The treatment of the most well-traveled corpse since Harry's, for example, undermines the necrophilia at the end of Bad Boys II by tying it to an idea of how young women are used up in Hollywood. A scene in a bar early on where reluctant, soft-boiled, anti-heroic faux-detective Harry (Robert Downey Jr.) woos his femme fatale Harmony (Michelle Monaghan, in–finally–a star-making turn) by mocking the other patrons is introduced with Harmony pointing to a woman in her mid-thirties she identifies as pathetic because she still harbours dreams of making it in Tinsel Town. The last shot of the film would be incomprehensible but for a memory of this "over-the-hill" unfortunate, creating a fascinating subtext for what by all rights seems a misogynistic picture paying tribute to a misogynistic genre. It's something that, when taken with Harry's attempts to show women respect, makes of Kiss Kiss, Bang Bang a boy's movie that's actually interested in teaching boys, at the least, how their actions impact women.

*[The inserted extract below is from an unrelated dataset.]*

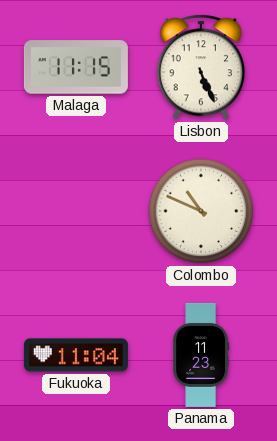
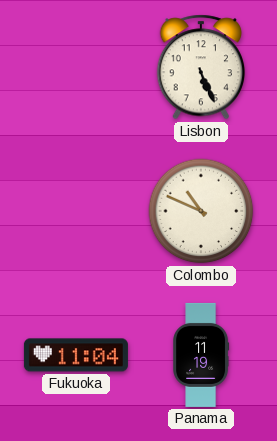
Malaga: 11:15 -> none
Panama: 11:23 -> 11:19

Then again, it could be that any satire of Hollywood is incomplete without a fairly stinging rebuke of the way that young men and women, both, are ground beneath a monstrous millstone as the unconscionable price of fame. There's much to say about the double-edged sword of that adoration, but Kiss Kiss, Bang Bang treats it all like last year's problem. The hot buttons of sexuality, misogyny, and racism (catch the riff on Rudolph the Red-Nosed Reindeer and wonder why Black is so interested in Christmas movies) are accorded the currency of narrow ties and Flock of Seagulls–the sterling example of this smart movie being smart enough to take the piss out of its own pretensions. It's a patter from an accomplished wit and a Hollywood insider but, more, it is, for all its puerility, the product of a grown-up who appears to have gotten over that sensitivity bullshit and is launching his comeback now with something that traffics in the same kind of sleazy gunmetal thrill as his landmark screenplay for Lethal Weapon did eighteen years ago, only this time with a self-awareness that mocks not only our comfort with it, but his complicity in its mainstream acceptance, too. That the trope that unifies Harry with Harmony–besides a gay gumshoe nicknamed Gay Perry (Val Kilmer)–is a shared love of pulp fiction is a pinafore for where the film's going and, more importantly, where it's coming from.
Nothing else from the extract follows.